Question

$12.8$ g of mixture of $MCl$ (volatile) and $KCl$ (non-volatile) on reaction with excess of aqueous $AgN{O}_3$ solution gave $28.7$ g white precipitate. $12.8$ g of same mixture on a heating gave a gas that on passing into $AgN{O}_3$ solution gave $14.35$ g of white precipitate.

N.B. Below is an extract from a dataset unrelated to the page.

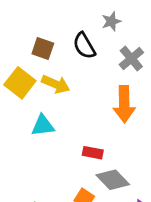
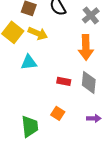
gray diamond: (113, 180) -> (89, 82), moved, turned 50

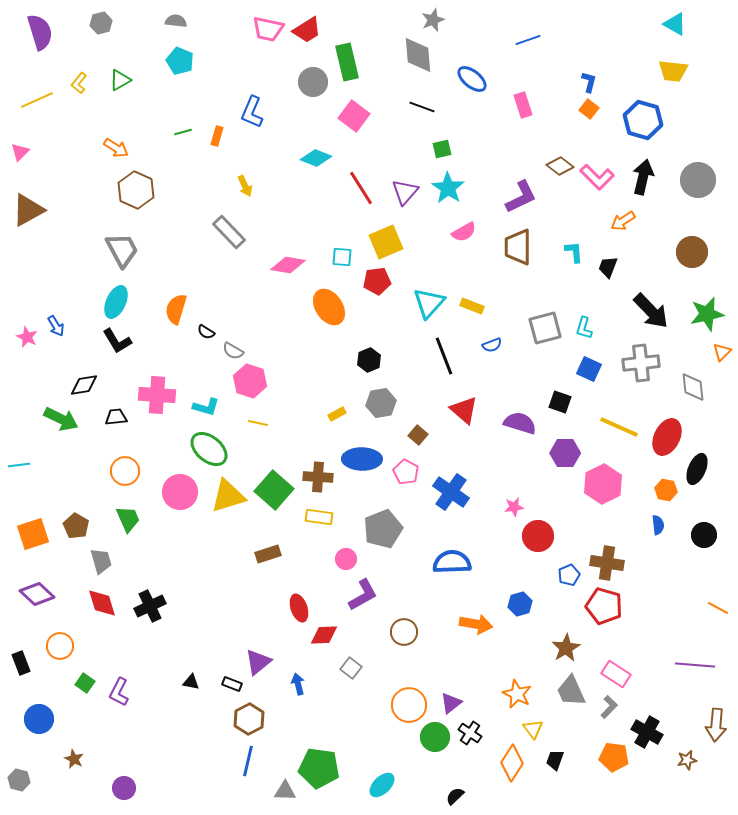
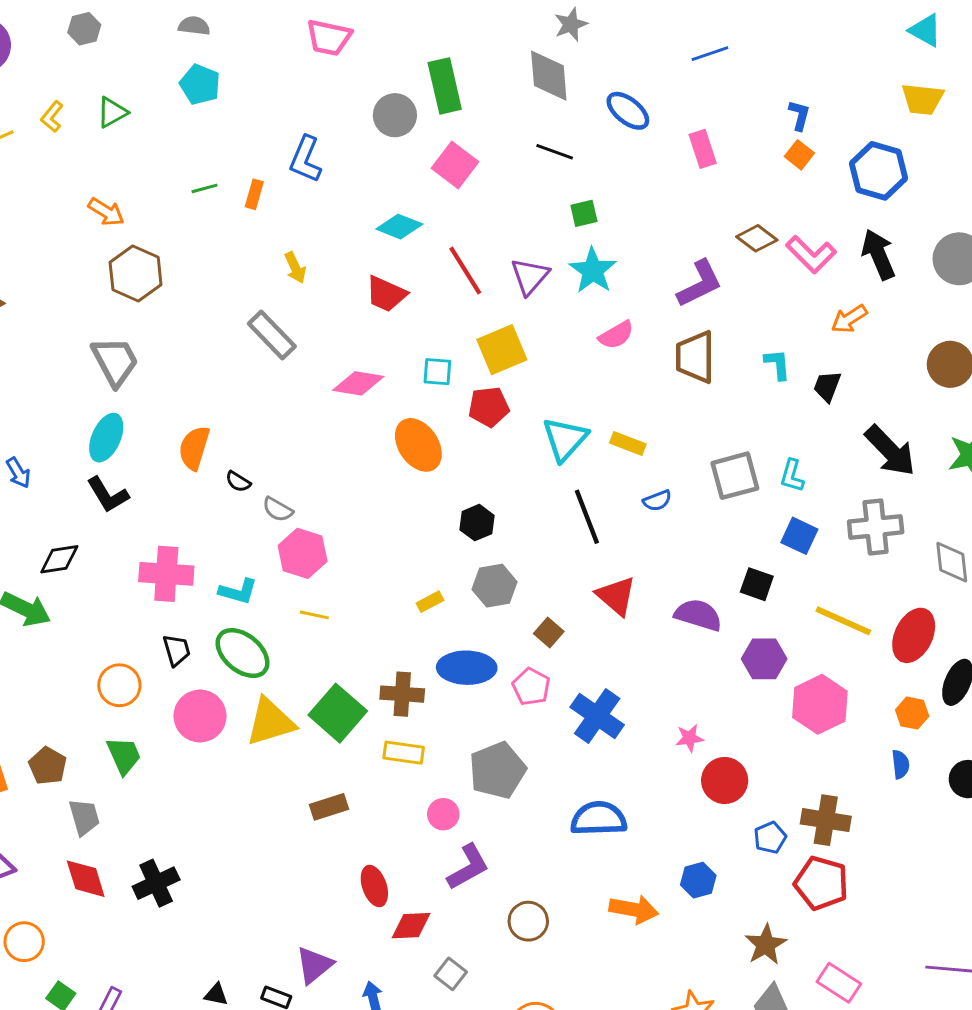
red trapezoid: (307, 30) -> (386, 294), moved, turned 56
black arrow: (643, 177) -> (878, 254), turned -36
black trapezoid: (116, 417) -> (177, 650), moved, turned 80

Hence :

• A. ionic mass of $M^{+}$ is $18$ g/mol
• B. mixture has equal mole fraction of $MCl$ and $KCl$
• C. $KCl$ and $MCl$ when separately treated with $AgN{O}_3$ solution would give same number of moles of while precipitates
• D. $AgCl$ is water soluble

Answer 1

Answer: (A), (B), (C)

The correct options are
A ionic mass of $M^{+}$ is $18$ g/mol
B mixture has equal mole fraction of $MCl$ and $KCl$
C $KCl$ and $MCl$ when separately treated with $AgN{O}_3$ solution would give same number of moles of while precipitates

The reactions are as follows:

$\underset{(M+35.5)}{MCl}+AgN{O}_3⟶\underset{143.5}{AgCl\downarrow }$
$\underset{74.5}{KCl}+AgN{O}_3⟶\underset{143.5}{AgCl\downarrow }$
Let $MCl=xg$, then $KCl=(12.8-x)g$

$AgClduetoMCl=\frac{143.5x}{(M+35.5)}$

$AgClduetoKCl=\frac{143.5}{74.5}(12.8-x)$

$\frac{143.5x}{(M+35.5)}+\frac{143.5(12.8-x)}{74.5}=28.7$

Since $MCl$ is volatile, in second case, $AgCl$ is due to $MCl$ only.

Thus,$\left[\frac{143.5x}{M+35.5}\right]=14.35$

$\therefore 14.35+\frac{143.5(12.8-x)}{74.5}=28.7$

$1+\frac{10(12.8-x)}{74.5}=2$

$(12.8-x)=7.45$

$x=5.35$ g

Thus, $\frac{143.5\times 5.35}{(M+35.5)}=14.35$

$\therefore M=18$

Thus, ionic mass of $M^{+}=18$ g/mol. Hence, (a) is true and molar mass of $MCl=53.5$ g/mol

Thus, moles of $MCl=\frac{5.35}{53.5}=0.1$

Moles of $KCl=\left[\frac{12.80-5.35}{74.5}\right]=0.1$

$AgCl$ is water insoluble.

Hence, mixture contains equal mole fraction of $MCl$ and $KCl$.